# Proof of Salting



## hydroturf (Oct 20, 2005)

Hey guys, I have an unusual situation from a rental property owner who i know is playing games with me. He doesn't want to pay for any salting i've done - he has asked me to 'prove' i've done it. He says his tenants have never seen me do - of course, since it's usually done at 3 or 4 in the morning. 

Now, I have salted every storm and I have already terminated his contract in writing. Thoughts on collecting or providing proof? I do document my salting on a route sheet but I'm afraid that's not going to be enough if I have to go to court.


----------



## REAPER (Nov 23, 2004)

You calmly tell him all worked was done per contract.

If he is unwilling to pay have your lawyer send them a letter with the date for court. Lawyer fee's should also be included as well as late fee's for non-payment.


----------



## Cassy (Aug 10, 2006)

I agree with that advice. Once lawyers are called in I find many clients are suddenly willing to pay.

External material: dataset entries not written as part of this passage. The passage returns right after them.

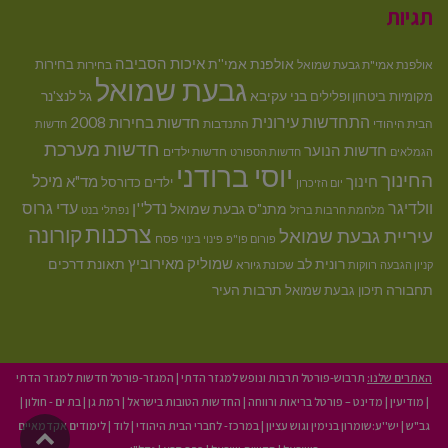
תגיות
איכות הסביבה
אולפנת אמי''ת
בחירות
אולפנת אמי"ת גבעת שמואל
בחירות
גבעת שמואל
בני עקיבא
גל לנצ'נר
מקומיות
ביטחון ופלילים
התחדשות עירונית
חדשות בחירות 2008
הבית היהודי
התנדבות
חדשות
חדשות מערכת
חדשות הנוער
חדשות ילדים
הגמלאים
חדשות הספורט
יוסי ברודני
החינוך
מיכל
חינוך
מד"א
ילדים
כדורסל
יום הזיכרון
וולדיגר
נדל''ן
עדי גרוס
מתנ"ס גבעת שמואל
מלחמת חרבות ברזל
נפתלי בנט
צרכנות
קורונה
עיריית גבעת שמואל
פסח
פורום פו"פ
פינוי בינוי
רונית לב
שמוליק מאירוביץ
תאונת דרכים
שכונת גיורא
קניון הגבעה
רווקות
תחבורה
תיכון גבעת שמואל
תרבות העיר
האתרים שלנו:
תרבוש-פורטל תרבות ונופש למגזר הדתי
|
המגזר-פורטל חדשות למגזר הדתי
|
מודיעין
|
מדינט – פורטל בריאות ורווחה
|
החדשות הטובות בישראל
|
רמת גן
|
בת ים - חולון
|
גב"ש
|
יש''ע:שומרון בנימין וגוש עציון
|
במרכז- לחברי הבית היהודי
|
לוד
|
לימודים אקדמאיים
גליל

While I don't salt, I've had similar situations with landscaping--specifically when we are contracted to spray chemicals, clients can't generally see it so I can see them questioning whether it was done.
Keeping dated logs helps alot, as I've heard from other guys, to go towards proving your case. Especially if it is a long running log, that way it doesn't look like something you've slapped together for the court to see--if it gets to that.

good luck!


----------



## Big Dog D (Oct 1, 2005)

Ask him to proove that it wasn't done!


----------



## Bruce'sEx (Sep 16, 2006)

Generally we write in and out times, but thats not oh so reliable.
A landscape company around here, has linked there gps tracking in that when the salters are engaged, time on and off are logged, alongside the normal location tracking. Thats gotten them out of two lawsuits this year. 

We are looking into arrange the samething for our salters. We've never had a problem, but it sounds like relatively solid way to avoid the unknown.


----------



## KCB (Jan 22, 2006)

Tell him to lick the pavement .


----------



## X-LOWBALLER (Jan 16, 2007)

I have a salt sheet that MUST be signed. In fact, if the customer does not sign it, it is free. I have several accounts where having them sign it at 3 in the morning would be impossible so we/I return in the am and have them sign it then. I had a problem getting paid $2300 5 years ago with the same problem and it hasnt happened since. If they dont sign it, atleast you'll know the first time out that they are aholes. I would hate to walk in on pay day and 12 saltings later to find out otherwise.


Good luck


----------



## Bernie Lomax (Mar 15, 2007)

What about invoices proving your purchase of the material?


----------



## Silentroo (Jun 19, 2006)

Out of all our accounts we have one or two where we ALWAYS have an issue. We have a camera. We photo snow dept 3 place on the lot at each clear. What it looks like at the end of each clear and the salter working and done. I had a customer where we photoed the truck start and finish to show salt used(did not rebid as it was not worth the pain. 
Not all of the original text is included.